IBM is expected to announce a radically new series of "ultra-portable" ThinkPads early next week.

Brooke Crothers Former CNET contributor
Brooke Crothers writes about mobile computer systems, including laptops, tablets, smartphones: how they define the computing experience and the hardware that makes them tick. He has served as an editor at large at CNET News and a contributing reporter to The New York Times' Bits and Technology sections. His interest in things small began when living in Tokyo in a very small apartment for a very long time.
Brooke Crothers
2 min read
IBM is expected to announce a radically new series of its ThinkPads early next week that will fall into a new category of "ultra-portable" notebooks.

The novel ThinkPad design will be wider and thinner than traditional subnotebooks to accommodate a large LCD screen--up to 12.1 inches--and a full-sized keyboard, said an industry source familiar with the new line.

"There's less compromise [than traditional subnotebooks]. This goes beyond Digital's HiNote notebooks," the source said, referring to Digital Equipment's ultra-thin HiNote line of notebook PCs.

Small screens have plagued the subnotebook category to date, but IBM believes that it has solved this shortcoming with the new design. A 12.1-inch screen has to date only been offered for hefty, high-end notebooks such as IBM's 760 ThinkPad line and Toshiba's Tecra notebook line.
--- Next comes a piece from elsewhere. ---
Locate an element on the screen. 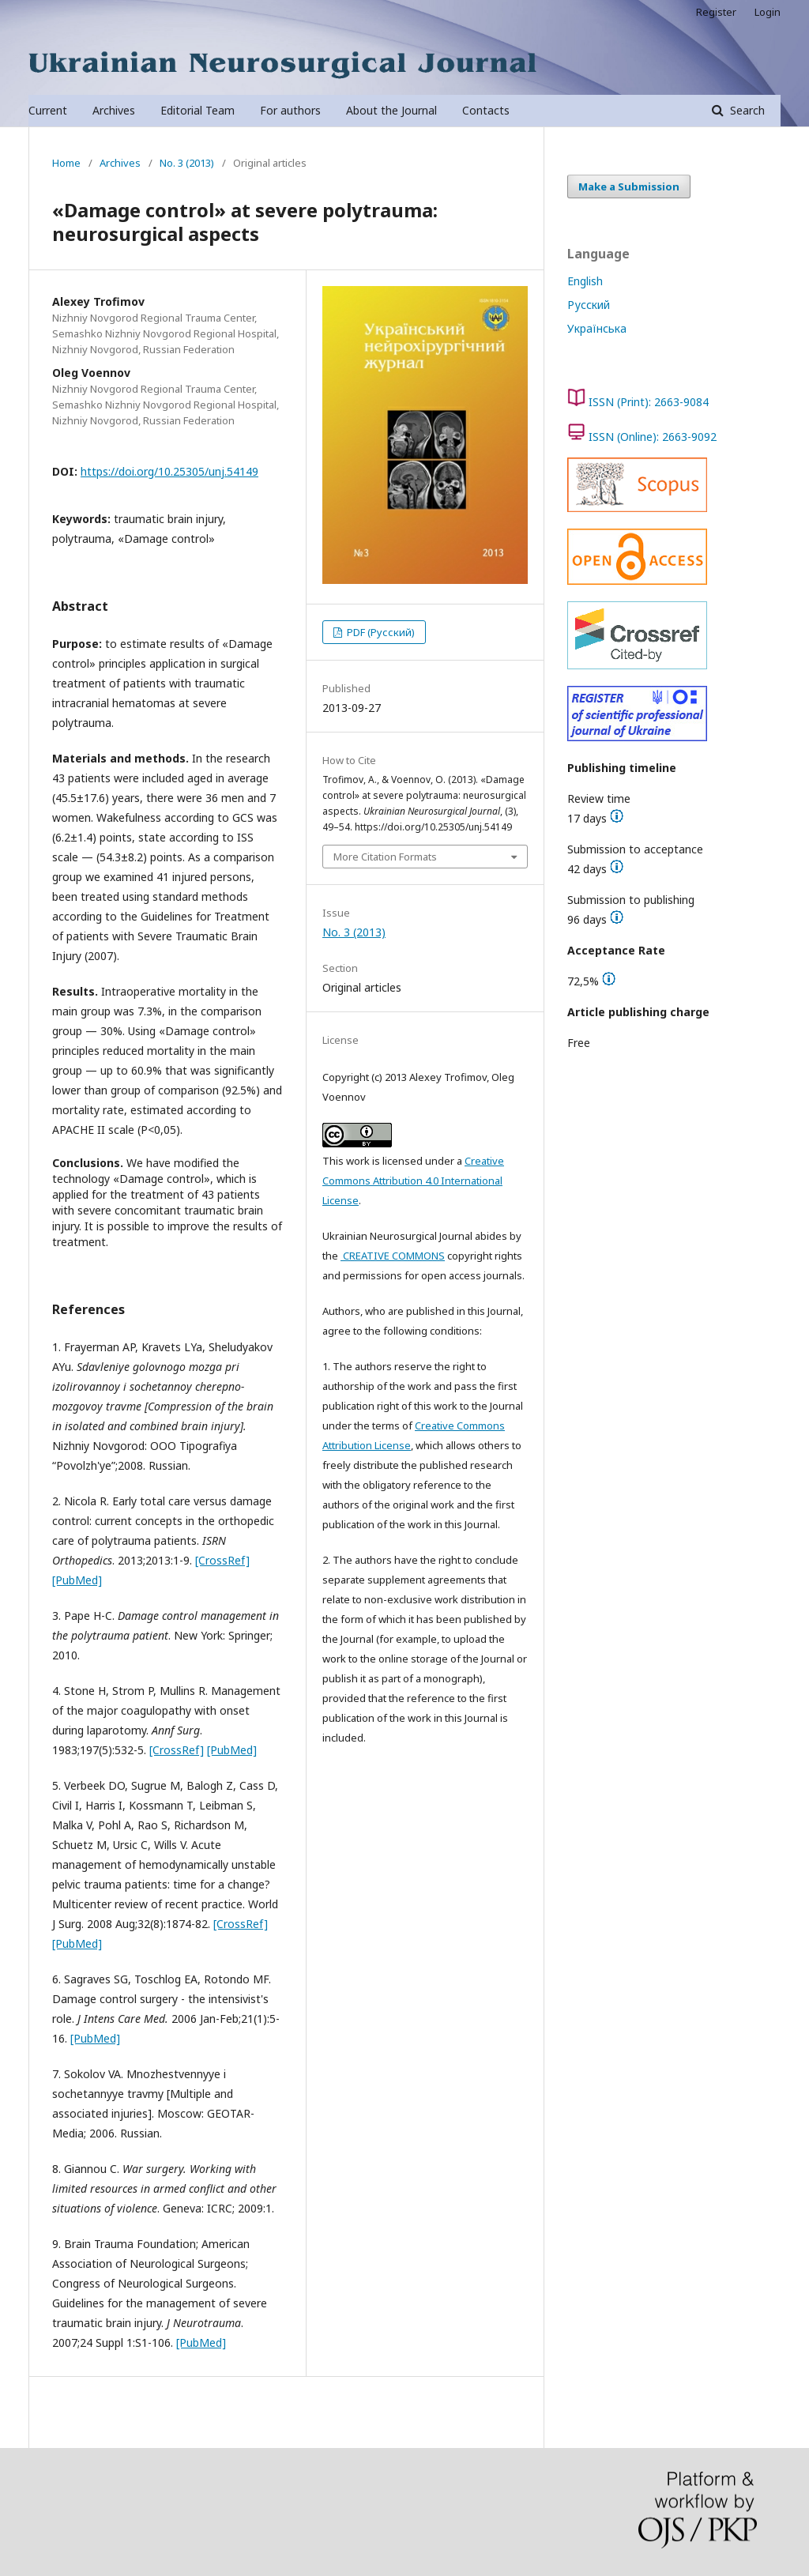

The wider design will also accommodate a full-sized keyboard without having to use the special "butterfly" fold-out keyboard design now found in IBM's 701 ThinkPads, which will be replaced by the new line. Until the introduction of the widely popular 701, subnotebooks had to scale the keyboard to the size of the notebook, a compromise that many users found uncomfortable.

As with Digital's HiNote, the floppy drive will be separate. The notebook will also use fast Mobile Pentium processors running at 100 MHz and faster and is expected to be based on the high-performance PCI bus, the source said.

With this introduction, IBM will also try to break with its tradition of cutting-edge but expensive notebook designs. Instead, these notebooks will have "mainstream" pricing, a source said. These prices will range from $2,000 to $4,000.

Compaq and Toshiba are also readying ultra-portable notebooks.